Correlation-based dynFC methods characterise how functional connectivity
evolves over time by either **windowing** the timeseries into short segments
and computing Pearson correlations within each window, or by analysing the
**instantaneous co-activation** of parcel pairs as a continuous edge time
series — no windowing required.

`dynR` implements three correlation-based functions:

| Function | Output | Method |
|---|---|---|
| `corr_slide()` | FC matrices \[N × N × windows\] | Sliding-window Pearson correlation |
| `cofluct()` | Edge time series \[n\_edges × Tmax\] + RSS | Edge-centric cofluctuation |
| `corr_corr()` | FC recurrence matrix \[Tmax × Tmax\] | Hansen et al. (2015) |

Although this vignette uses BOLD fMRI data throughout, these methods apply
to any multivariate timeseries where pairwise correlations carry meaningful
information, including EEG and LFP.

---

## Sliding-window correlation

### Window length: a critical choice

Unlike phase-based methods, sliding-window FC requires you to commit to a
window length.
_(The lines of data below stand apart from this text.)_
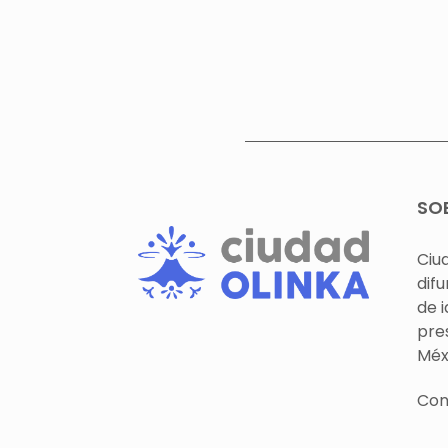
SO
Ciu
difu
de 
pre
Méx
Con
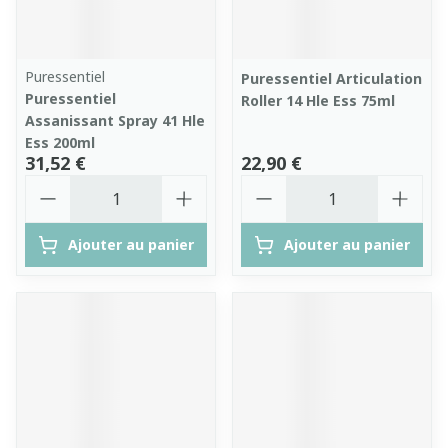
Puressentiel
Puressentiel Articulation
Puressentiel
Roller 14 Hle Ess 75ml
Assanissant Spray 41 Hle
Ess 200ml
31,52 €
22,90 €
Quantité
Quantité
Ajouter au panier
Ajouter au panier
The trade-off is fundamental:

- **Short windows** (< 30 TRs): high temporal resolution, but FC estimates
  are noisy — reliable Pearson correlations require sufficient timepoints
  relative to the number of parcels.
- **Long windows** (> 60 TRs): stable, low-noise FC estimates, but rapid
  state transitions are averaged away.
- **Typical choice**: **30–60 TRs** (60–120 s for TR = 2 s), with step size
  of 1 TR for fine temporal resolution or larger steps for efficiency
  (Hutchison et al., 2013; Leonardi & Van De Ville, 2015).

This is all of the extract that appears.